The only K\"ahler manifold with degree of mobility $\ge 3$ is $(CP(n), g_{Fubini-Study})$

TL;DR

This paper proves that the only closed connected K"ahler manifold with a high degree of h-projective symmetry is the complex projective space with the Fubini-Study metric, confirming a special case of a classical conjecture.

Contribution

It establishes that a closed K"ahler manifold with degree of mobility at least 3 must be the Fubini-Study space or have affine equivalence, confirming a key case of the Obata-Yano conjecture.

Findings

Only the Fubini-Study metric has degree of mobility ≥ 3 on closed manifolds.

A closed manifold with an essential group of h-projective transformations is isometric to complex projective space.

Generalizes Tanno's 1978 result to pseudo-Riemannian K"ahler manifolds.

Abstract

The degree of mobility of a (pseudo-Riemannian) K\"ahler metric is the dimension of the space of metrics h-projectively equivalent to it.

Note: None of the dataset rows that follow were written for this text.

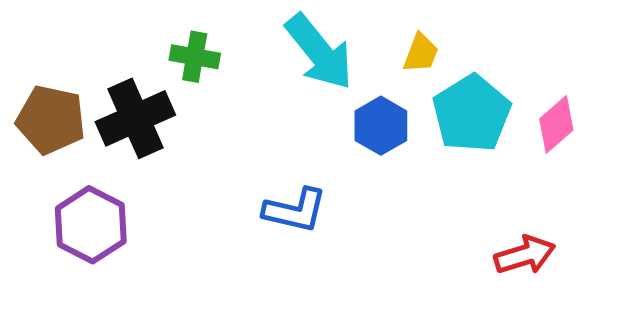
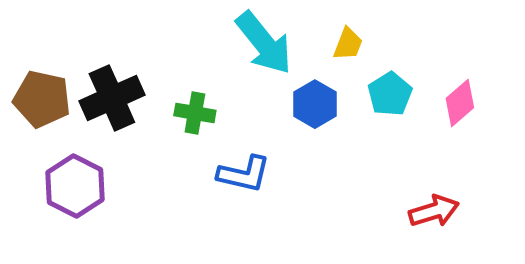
green cross: (195, 57) -> (195, 113), moved
cyan pentagon: (472, 114) -> (390, 94), size x0.7

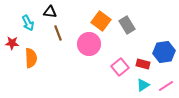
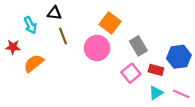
gray rectangle: (127, 25) -> (138, 46), moved
orange semicircle: (31, 58) -> (34, 63), turned -126
pink line: (166, 86) -> (181, 94), turned 56

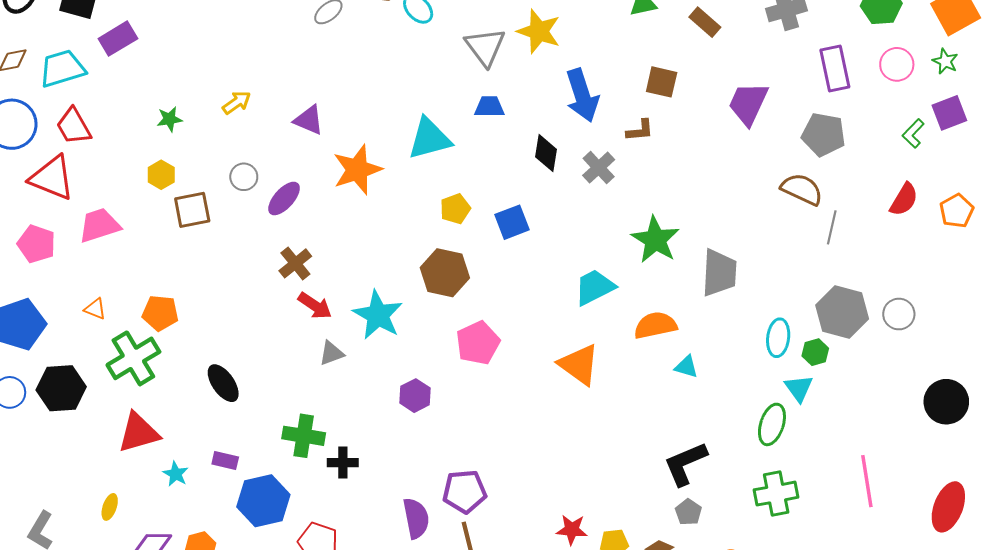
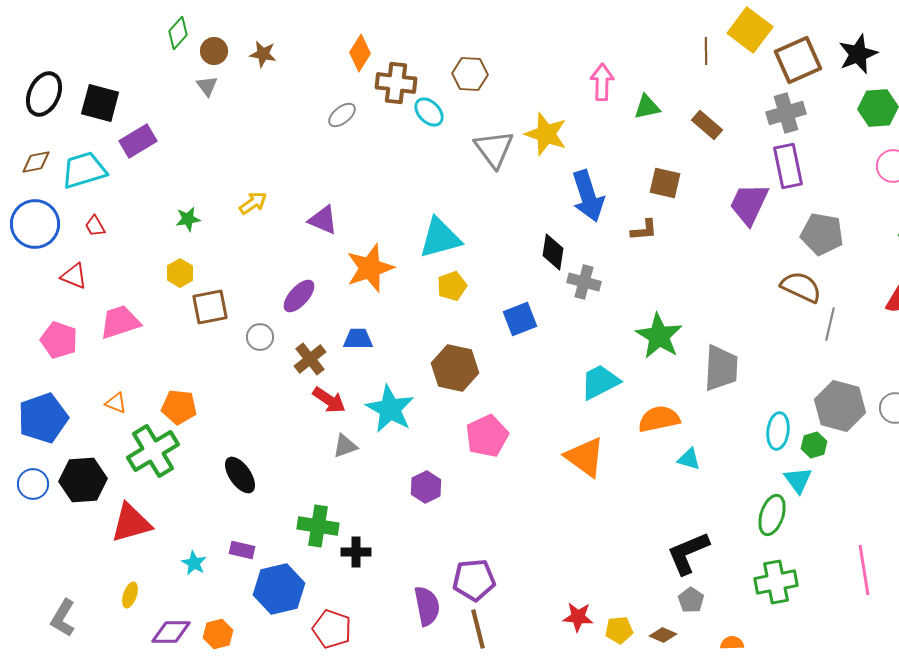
purple rectangle: (835, 69) -> (788, 166), moved
blue trapezoid: (489, 107) -> (358, 339), moved
red trapezoid: (74, 126) -> (95, 226), size x0.6
gray cross: (599, 168) -> (584, 282), moved, turned -32
gray circle: (244, 177) -> (260, 337), moved
red triangle: (52, 178) -> (74, 276), size x0.6
yellow pentagon: (455, 209) -> (452, 286), moved
red triangle: (139, 433) -> (131, 523), moved

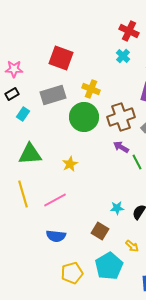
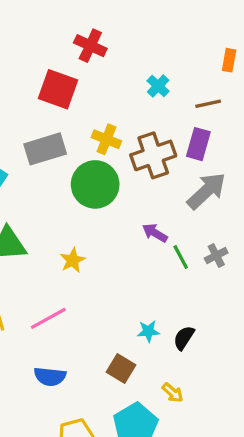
red cross: (129, 31) -> (90, 46), moved
brown cross: (121, 117) -> (153, 155), moved

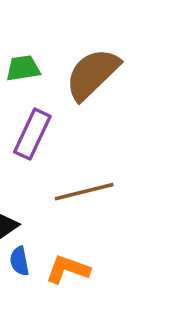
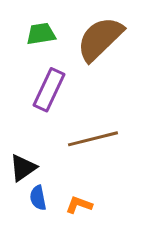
orange L-shape: (68, 269) -> (79, 205), size x0.7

We prove that a metric on a closed connected manifold can not have the degree of mobility $\ge 3$ unless it is essentially the Fubini-Study metric, or the h-projective equivalence is actually the affine equivalence. As the main application we prove an important special case of the classical conjecture attributed to Obata and Yano, stating that a closed manifold admitting an essential group of h-projective transformations is $(CP(n), g_{Fubini-Study})$ (up to a multiplication of the metric by a constant). An additional result is the generalization of a certain result of Tanno 1978 for the pseudo-Riemannian situation.